Muscle wastage, caused due to reduced intake, is the first step towards an increased risk of developing illnesses in the body.
8. Hydration
Hydration is the key to good energy levels.
Water is used and produced in the body during many cellular functions; hence, dehydration should be avoided at any cost.
Water helps lubricate the joints, regulate body temperature, and gives you energy by transporting nutrients to each area in the body, including the musculoskeletal system, thus avoiding cramping.
Fun fact: If you feel thirsty, you are already quite dehydrated!
9. Pre- And Post-Workout Meals Are Essential
Pre-workout meals allow you to exercise longer and perform better at the gym.
So even if you go for a walk or yoga, consuming a healthy meal before is essential to ensure your choice of physical activity goes well and delivers benefits.
Conversely, a post-workout meal helps recover and rebuild muscles, reduces muscle wastage, and boosts energy levels.

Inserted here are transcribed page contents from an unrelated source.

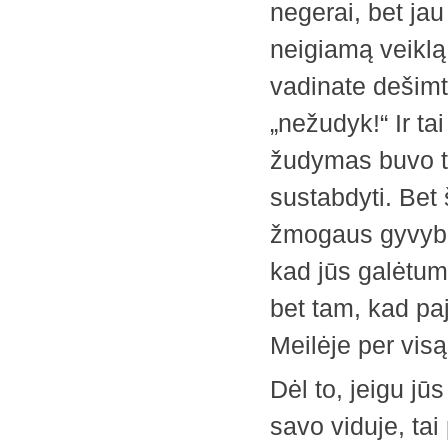
negerai, bet ja
neigiamą veiklą
vadinate dešimt
„nežudyk!“ Ir t
žudymas buvo to
sustabdyti. Bet 
žmogaus gyvybės
kad jūs galėtumė
bet tam, kad pa
Meilėje per visą 
Dėl to, jeigu j
savo viduje, tai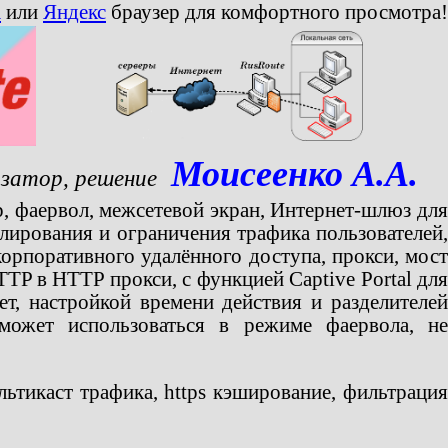
a
или
Яндекс
браузер для комфортного просмотра!
Моисеенко А.А.
затор, решение
р, фаервол, межсетевой экран, Интернет-шлюз дл
лирования и ограничения трафика пользователей,
корпоративного удалённого доступа, прокси, мост
P в HTTP прокси, с функцией Captive Portal для
т, настройкой времени действия и разделителей
может использоваться в режиме фаервола, не
ьтикаст трафика, https кэширование, фильтрация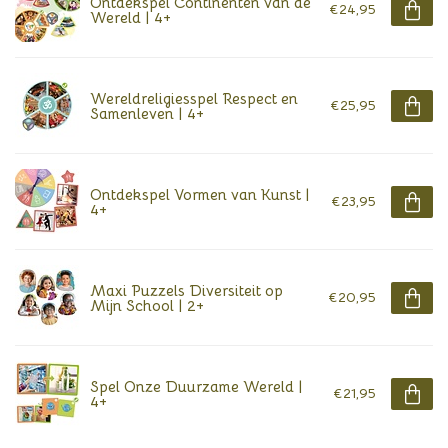
Ontdekspel Continenten van de
€24,95
Wereld | 4+
Wereldreligiesspel Respect en
€25,95
Samenleven | 4+
Ontdekspel Vormen van Kunst |
€23,95
4+
Maxi Puzzels Diversiteit op
€20,95
Mijn School | 2+
Spel Onze Duurzame Wereld |
€21,95
4+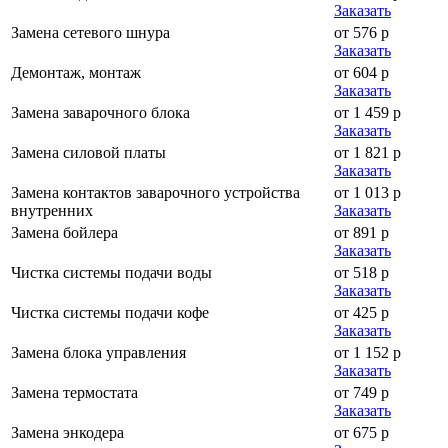
Заказать
Замена сетевого шнура
от 576 р
Заказать
Демонтаж, монтаж
от 604 р
Заказать
Замена заварочного блока
от 1 459 р
Заказать
Замена силовой платы
от 1 821 р
Заказать
Замена контактов заварочного устройства
от 1 013 р
внутренних
Заказать
Замена бойлера
от 891 р
Заказать
Чистка системы подачи воды
от 518 р
Заказать
Чистка системы подачи кофе
от 425 р
Заказать
Замена блока управления
от 1 152 р
Заказать
Замена термостата
от 749 р
Заказать
Замена энкодера
от 675 р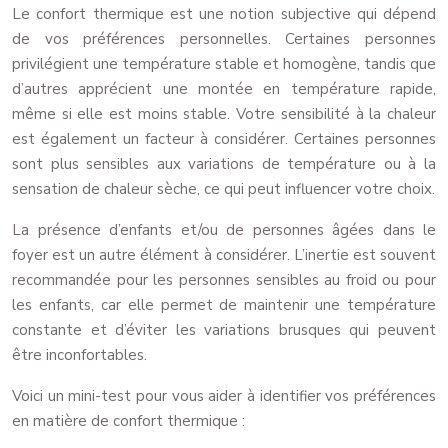
Le confort thermique est une notion subjective qui dépend
de vos préférences personnelles. Certaines personnes
privilégient une température stable et homogène, tandis que
d’autres apprécient une montée en température rapide,
même si elle est moins stable. Votre sensibilité à la chaleur
est également un facteur à considérer. Certaines personnes
sont plus sensibles aux variations de température ou à la
sensation de chaleur sèche, ce qui peut influencer votre choix.
La présence d’enfants et/ou de personnes âgées dans le
foyer est un autre élément à considérer. L’inertie est souvent
recommandée pour les personnes sensibles au froid ou pour
les enfants, car elle permet de maintenir une température
constante et d’éviter les variations brusques qui peuvent
être inconfortables.
Voici un mini-test pour vous aider à identifier vos préférences
en matière de confort thermique :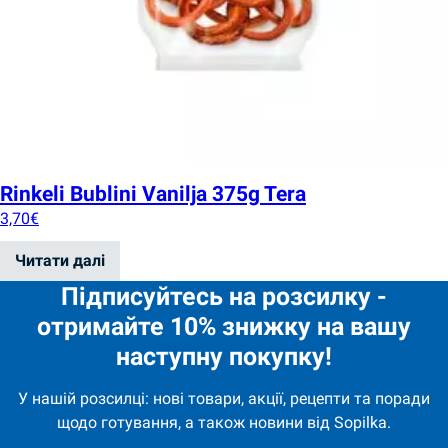
Rinkeli Bublini Vanilja 375g Tera
3,70
€
Читати далі
Підписуйтесь на розсилку -
отримайте 10% знижку на вашу
наступну покупку!
У нашій розсилці: нові товари, акції, рецепти та поради
щодо готування, а також новини від Sopilka.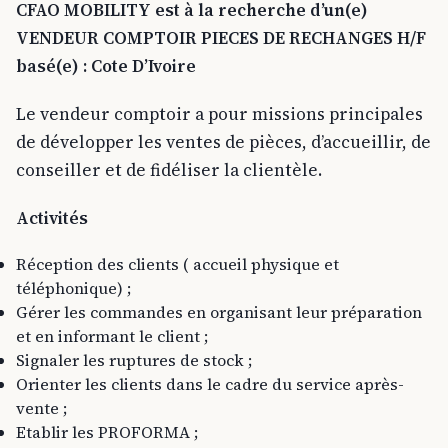
CFAO MOBILITY est à la recherche d’un(e)
VENDEUR COMPTOIR PIECES DE RECHANGES H/F
basé(e) : Cote D’Ivoire
Le vendeur comptoir a pour missions principales
de développer les ventes de pièces, d’accueillir, de
conseiller et de fidéliser la clientèle.
Activités
Réception des clients ( accueil physique et
téléphonique) ;
Gérer les commandes en organisant leur préparation
et en informant le client ;
Signaler les ruptures de stock ;
Orienter les clients dans le cadre du service après-
vente ;
Etablir les PROFORMA ;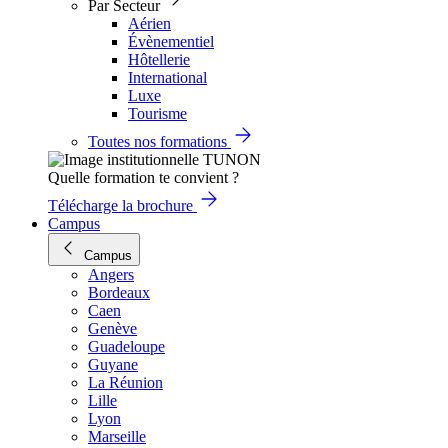
Par Secteur
Aérien
Évènementiel
Hôtellerie
International
Luxe
Tourisme
Toutes nos formations
Quelle formation te convient ?
Télécharge la brochure
Campus
Campus
Angers
Bordeaux
Caen
Genève
Guadeloupe
Guyane
La Réunion
Lille
Lyon
Marseille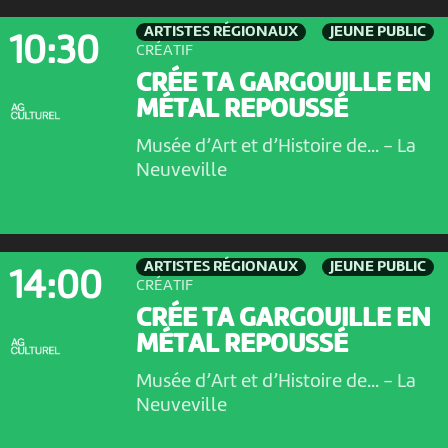
ARTISTES RÉGIONAUX
JEUNE PUBLIC
10:30
CRÉATIF
CRÉE TA GARGOUILLE EN
MÉTAL REPOUSSÉ
Musée d’Art et d’Histoire de...
-
La
Neuveville
ARTISTES RÉGIONAUX
JEUNE PUBLIC
14:00
CRÉATIF
CRÉE TA GARGOUILLE EN
MÉTAL REPOUSSÉ
Musée d’Art et d’Histoire de...
-
La
Neuveville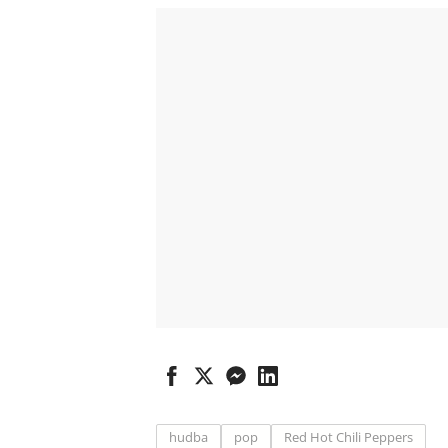
hudba
pop
Red Hot Chili Peppers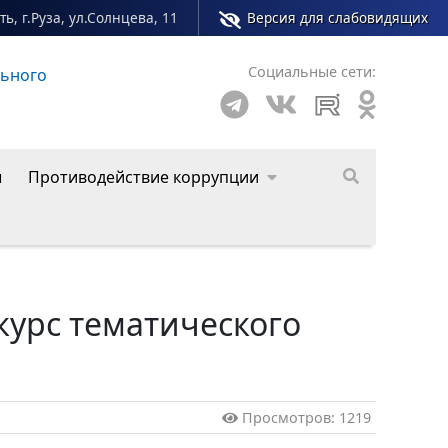
ь, г.Руза, ул.Солнцева, 11
Версия для слабовидящих
Социальные сети:
льного
Сайт молодежного центра Рузского муниципал
ы
Противодействие коррупции
курс тематического
Просмотров: 1219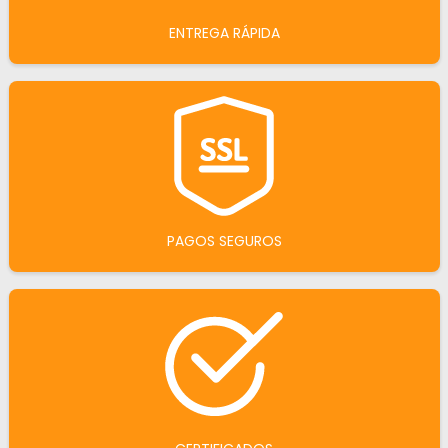
ENTREGA RÁPIDA
PAGOS SEGUROS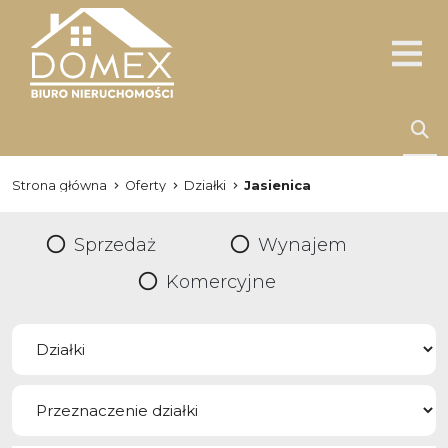
Strona główna
Oferty
Działki
Jasienica
Sprzedaż
Wynajem
Komercyjne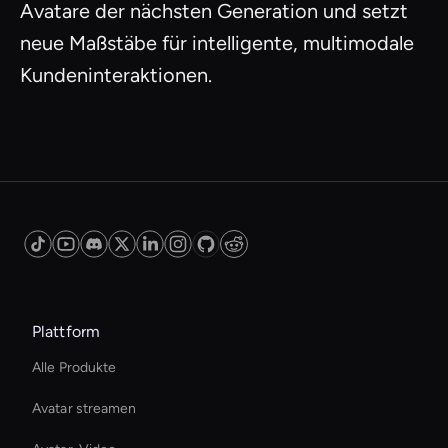
Avatare der nächsten Generation und setzt
neue Maßstäbe für intelligente, multimodale
Kundeninteraktionen.
Plattform
Alle Produkte
Avatar streamen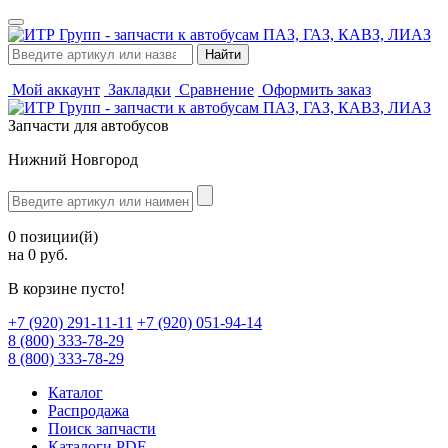
Мой аккаунт
Закладки
Сравнение
Оформить заказ
Запчасти для автобусов
Нижний Новгород
0 позиции(й)
на 0 руб.
В корзине пусто!
‪+7 (920) 291-11-11
+7 (920) 051-94-14
8 (800) 333-78-29
8 (800) 333-78-29
Каталог
Распродажа
Поиск запчасти
Каталоги PDF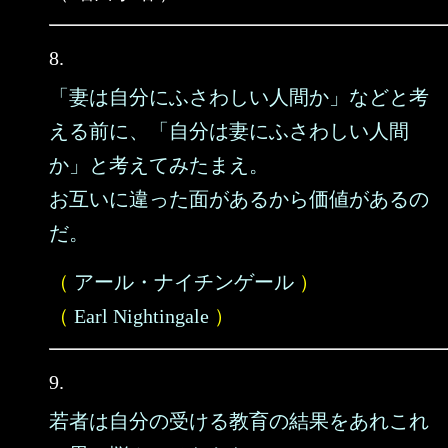
8.
「妻は自分にふさわしい人間か」などと考
える前に、「自分は妻にふさわしい人間
か」と考えてみたまえ。
お互いに違った面があるから価値があるの
だ。
（
アール・ナイチンゲール
）
（
Earl Nightingale
）
9.
若者は自分の受ける教育の結果をあれこれ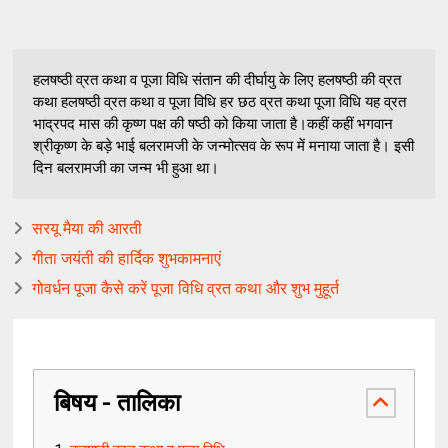
हलषष्ठी व्रत कथा व पूजा विधि संतान की दीर्घायु के लिए हलषष्ठी की व्रत
कथा हलषष्ठी व्रत कथा व पूजा विधि हर छठ व्रत कथा पूजा विधि यह व्रत
भाद्रपद मास की कृष्ण पक्ष की षष्ठी को किया जाता है।कहीं कहीं भगवान
श्रीकृष्ण के बड़े भाई बलरामजी के जन्मोत्सव के रूप में मनाया जाता है। इसी
दिन बलरामजी का जन्म भी हुआ था।
सरयू मैया की आरती
गीता जयंती की हार्दिक शुभकामनाएं
गोवर्धन पूजा कैसे करें पूजा विधि व्रत कथा और शुभ मुहूर्त
बिषय - तालिका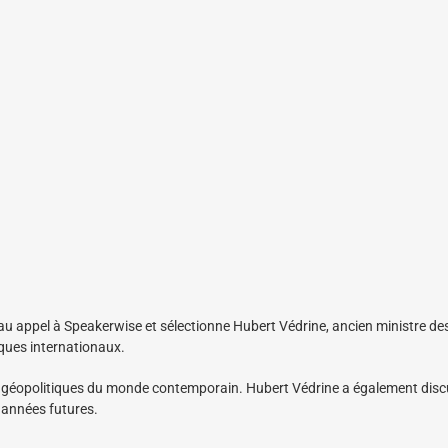
eau appel à Speakerwise et sélectionne Hubert Védrine, ancien ministre de
iques internationaux.
ances géopolitiques du monde contemporain. Hubert Védrine a également dis
s années futures.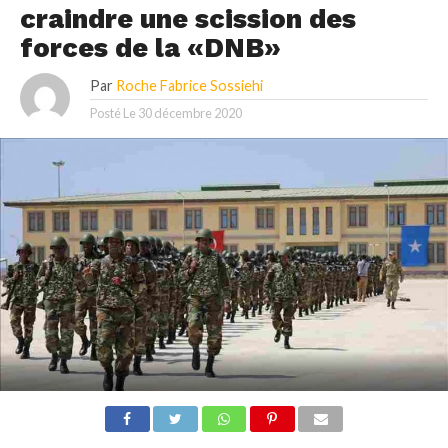
craindre une scission des
forces de la «DNB»
Par
Roche Fabrice Sossiehi
Posté Le
30 décembre 2020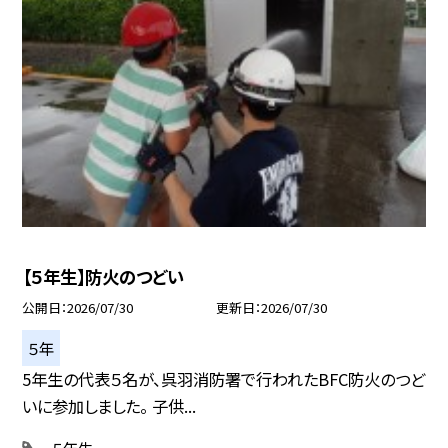
【５年生】防火のつどい
公開日
2026/07/30
更新日
2026/07/30
５年
5年生の代表５名が、呉羽消防署で行われたBFC防火のつど
いに参加しました。 子供...
５年生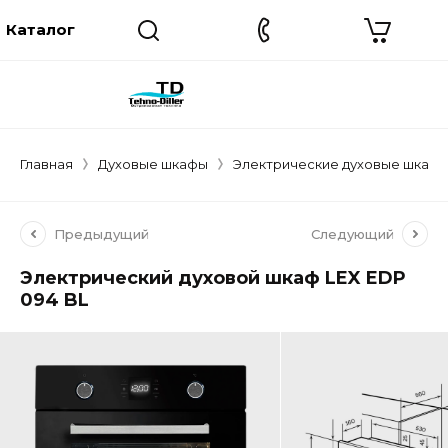
Главная
Духовые шкафы
Электрические духовые шкаф
Предыдущий
Следующий
Электрический духовой шкаф LEX EDP
094 BL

10. Avoid Smoking, Substance Abuse, and Alcohol Consumption
These increase the oxidative stress in the body leading to increased inflammation, reduced energy levels, compromised immune function, and thus reduced bone and muscle health.
When it comes to health and fitness, muscles and bones are generally ignored until someday is in pain, reduced motility, or other symptoms, which makes it challenging to perform everyday tasks.
Muscles and bones perform many more functions apart from the structural framework; hence, their optimal status equals fitness and good health.
There are ultimately no shortcuts to good health, and therefore proper exercise, good routine, optimal nutrition, and supplementation can help maintain a healthy muscle and bone mass.